## Exercise directions
Each line from the one bearing "you up in a" through the last line of the entries below should be returned exactly, with pictures left out.

========================================================================

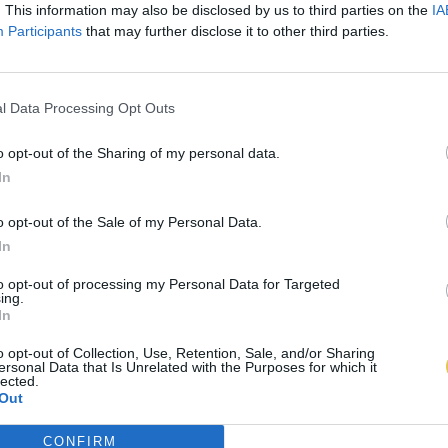
. This information may also be disclosed by us to third parties on the
IA
Participants
that may further disclose it to other third parties.
l Data Processing Opt Outs
o opt-out of the Sharing of my personal data.
In
o opt-out of the Sale of my Personal Data.
In
to opt-out of processing my Personal Data for Targeted
ing.
In
o opt-out of Collection, Use, Retention, Sale, and/or Sharing
ersonal Data that Is Unrelated with the Purposes for which it
lected.
Out
CONFIRM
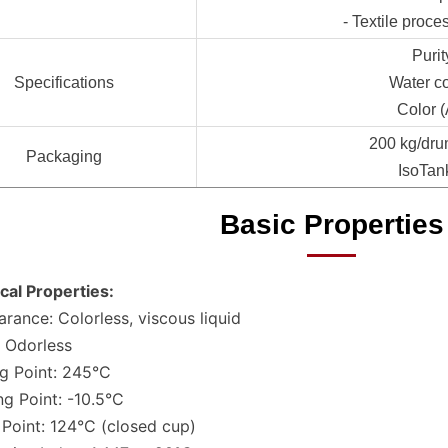
- Textile proce
Puri
Specifications
Water c
Color 
200 kg/dru
Packaging
IsoTan
Basic Properties
cal Properties:
rance: Colorless, viscous liquid
 Odorless
ng Point: 245°C
ng Point: -10.5°C
 Point: 124°C (closed cup)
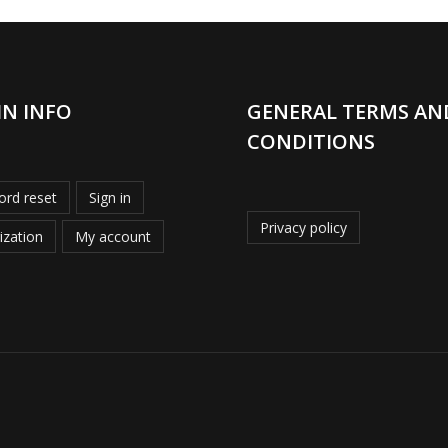
IN INFO
GENERAL TERMS AN
CONDITIONS
rd reset
Sign in
Privacy policy
ization
My account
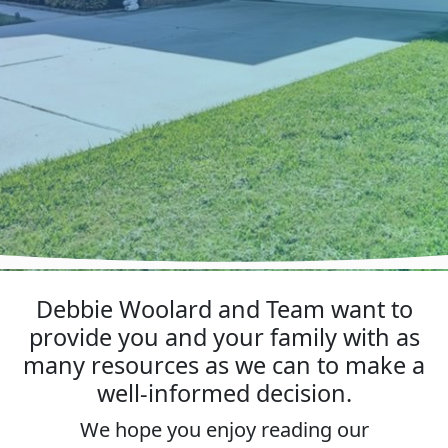
Debbie Woolard and Team want to
provide you and your family with as
many resources as we can to make a
well-informed decision.
We hope you enjoy reading our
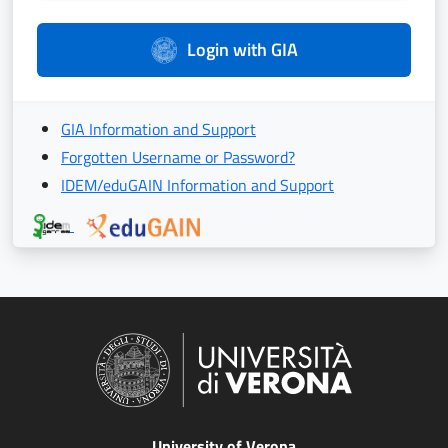
Login with GIA
GIA Information and Support
Forgotten Username or Password?
IDEM/eduGAIN Information and Support
University of Verona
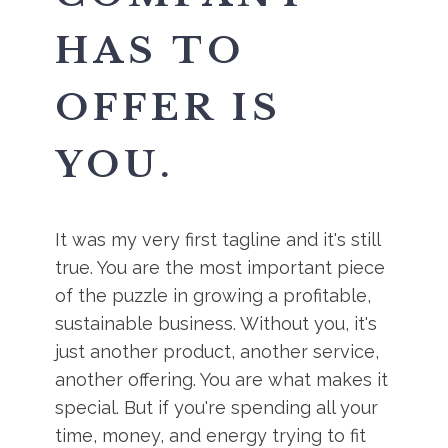
HAS TO
OFFER IS
YOU.
It was my very first tagline and it's still
true. You are the most important piece
of the puzzle in growing a profitable,
sustainable business. Without you, it's
just another product, another service,
another offering. You are what makes it
special. But if you're spending all your
time, money, and energy trying to fit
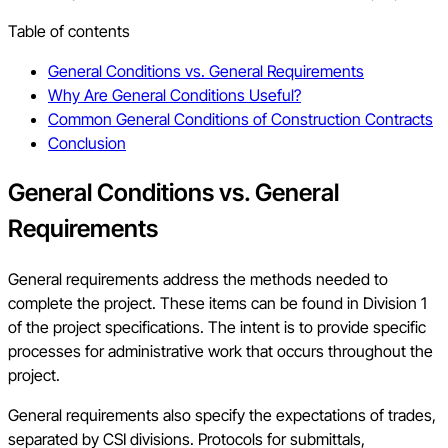
Table of contents
General Conditions vs. General Requirements
Why Are General Conditions Useful?
Common General Conditions of Construction Contracts
Conclusion
General Conditions vs. General
Requirements
General requirements address the methods needed to
complete the project. These items can be found in Division 1
of the project specifications. The intent is to provide specific
processes for administrative work that occurs throughout the
project.
General requirements also specify the expectations of trades,
separated by CSI divisions. Protocols for submittals,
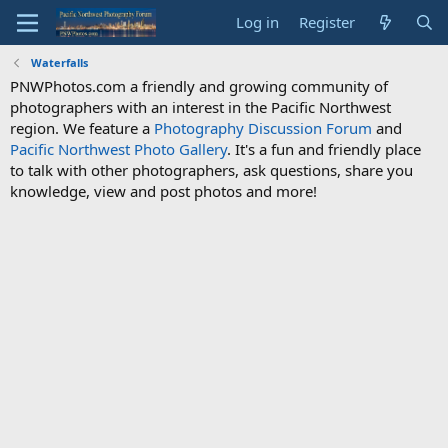
Log in
Register
Waterfalls
PNWPhotos.com a friendly and growing community of
photographers with an interest in the Pacific Northwest
region. We feature a
Photography Discussion Forum
and
Pacific Northwest Photo Gallery
. It's a fun and friendly place
to talk with other photographers, ask questions, share you
knowledge, view and post photos and more!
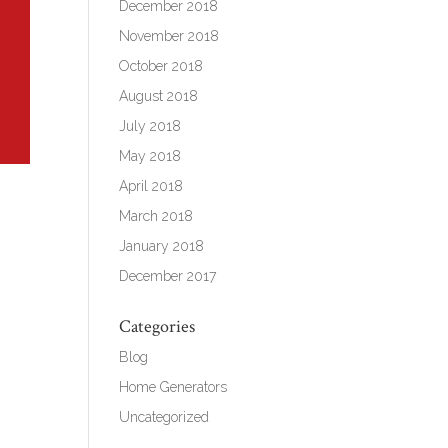
December 2018
November 2018
October 2018
August 2018
July 2018
May 2018
April 2018
March 2018
January 2018
December 2017
Categories
Blog
Home Generators
Uncategorized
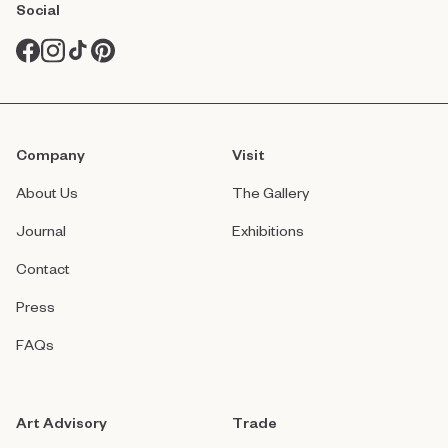
Social
Company
Visit
About Us
The Gallery
Journal
Exhibitions
Contact
Press
FAQs
Art Advisory
Trade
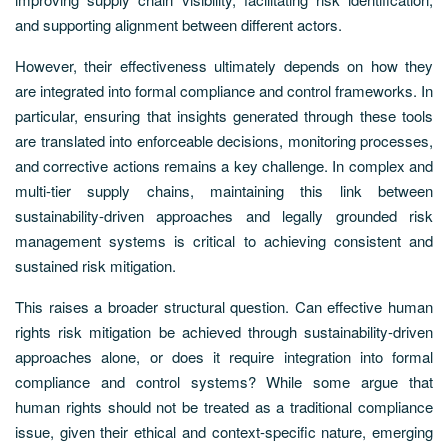
and supporting alignment between different actors.
However, their effectiveness ultimately depends on how they
are integrated into formal compliance and control frameworks. In
particular, ensuring that insights generated through these tools
are translated into enforceable decisions, monitoring processes,
and corrective actions remains a key challenge. In complex and
multi-tier supply chains, maintaining this link between
sustainability-driven approaches and legally grounded risk
management systems is critical to achieving consistent and
sustained risk mitigation.
This raises a broader structural question. Can effective human
rights risk mitigation be achieved through sustainability-driven
approaches alone, or does it require integration into formal
compliance and control systems? While some argue that
human rights should not be treated as a traditional compliance
issue, given their ethical and context-specific nature, emerging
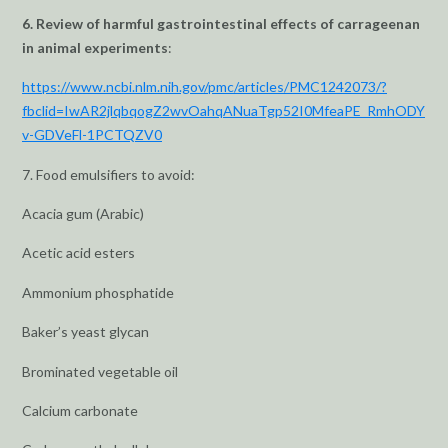
6. Review of harmful gastrointestinal effects of carrageenan
in animal experiments
:
https://www.ncbi.nlm.nih.gov/pmc/articles/PMC1242073/?
fbclid=IwAR2jlqbqogZ2wvOahqANuaTgp52I0MfeaPE_RmhODY
v-GDVeFl-1PCTQZV0
7. Food emulsifiers to avoid:
Acacia gum (Arabic)
Acetic acid esters
Ammonium phosphatide
Baker’s yeast glycan
Brominated vegetable oil
Calcium carbonate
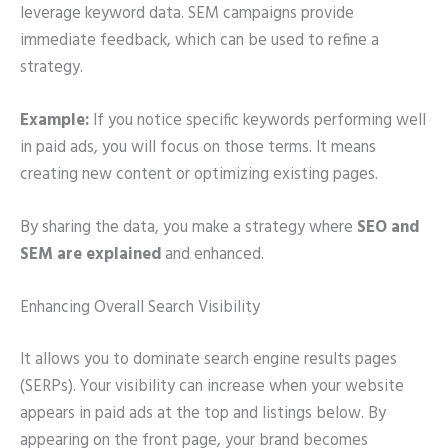
leverage keyword data. SEM campaigns provide
immediate feedback, which can be used to refine a
strategy.
Example:
If you notice specific keywords performing well
in paid ads, you will focus on those terms. It means
creating new content or optimizing existing pages.
By sharing the data, you make a strategy where
SEO and
SEM are explained
and enhanced.
Enhancing Overall Search Visibility
It allows you to dominate search engine results pages
(SERPs). Your visibility can increase when your website
appears in paid ads at the top and listings below. By
appearing on the front page, your brand becomes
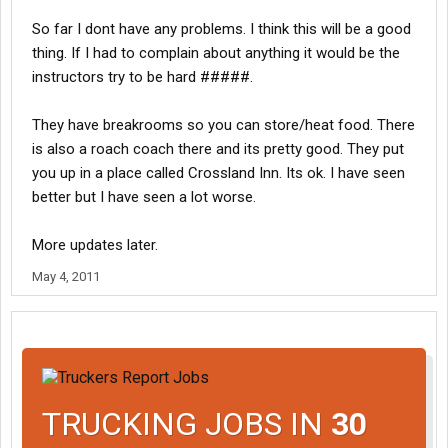
So far I dont have any problems. I think this will be a good
thing. If I had to complain about anything it would be the
instructors try to be hard #####.
They have breakrooms so you can store/heat food. There
is also a roach coach there and its pretty good. They put
you up in a place called Crossland Inn. Its ok. I have seen
better but I have seen a lot worse.
More updates later.
May 4, 2011
TRUCKING JOBS IN
30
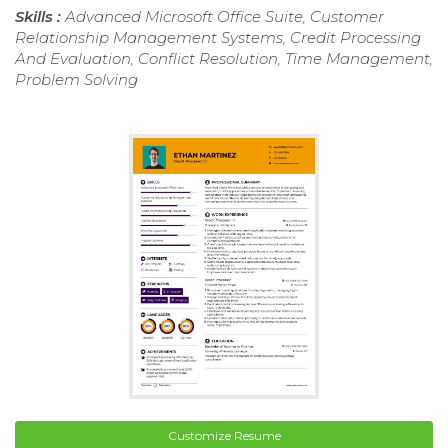
Skills :
Advanced Microsoft Office Suite, Customer
Relationship Management Systems, Credit Processing
And Evaluation, Conflict Resolution, Time Management,
Problem Solving
Customize Resume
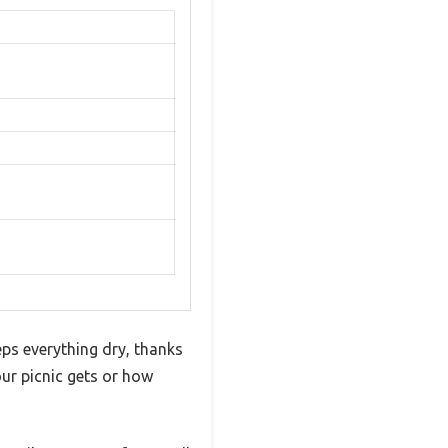
ps everything dry, thanks
our picnic gets or how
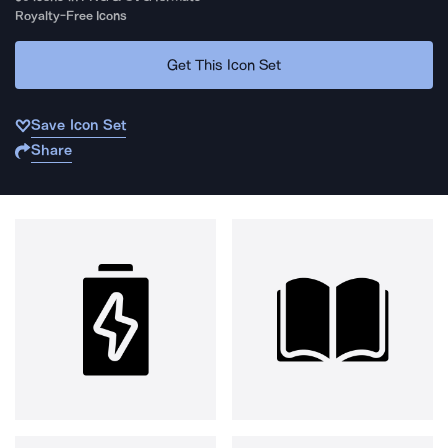
Royalty-Free Icons
Get This Icon Set
Save Icon Set
Share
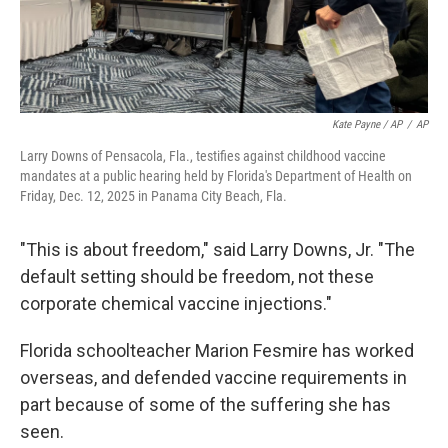
Kate Payne / AP
/
AP
Larry Downs of Pensacola, Fla., testifies against childhood vaccine
mandates at a public hearing held by Florida's Department of Health on
Friday, Dec. 12, 2025 in Panama City Beach, Fla.
"This is about freedom," said Larry Downs, Jr. "The
default setting should be freedom, not these
corporate chemical vaccine injections."
Florida schoolteacher Marion Fesmire has worked
overseas, and defended vaccine requirements in
part because of some of the suffering she has
seen.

========================================================================

## Result for this task
you up in a place called Crossland Inn. Its ok. I have seen
better but I have seen a lot worse.
More updates later.
May 4, 2011
TRUCKING JOBS IN
30
Skills :
Advanced Microsoft Office Suite, Customer
Relationship Management Systems, Credit Processing
And Evaluation, Conflict Resolution, Time Management,
Problem Solving
Customize Resume
ps everything dry, thanks
our picnic gets or how
Royalty-Free Icons
Get This Icon Set
Save Icon Set
Share
Kate Payne / AP
/
AP
Larry Downs of Pensacola, Fla., testifies against childhood vaccine
mandates at a public hearing held by Florida's Department of Health on
Friday, Dec. 12, 2025 in Panama City Beach, Fla.
"This is about freedom," said Larry Downs, Jr. "The
default setting should be freedom, not these
corporate chemical vaccine injections."
Florida schoolteacher Marion Fesmire has worked
overseas, and defended vaccine requirements in
part because of some of the suffering she has
seen.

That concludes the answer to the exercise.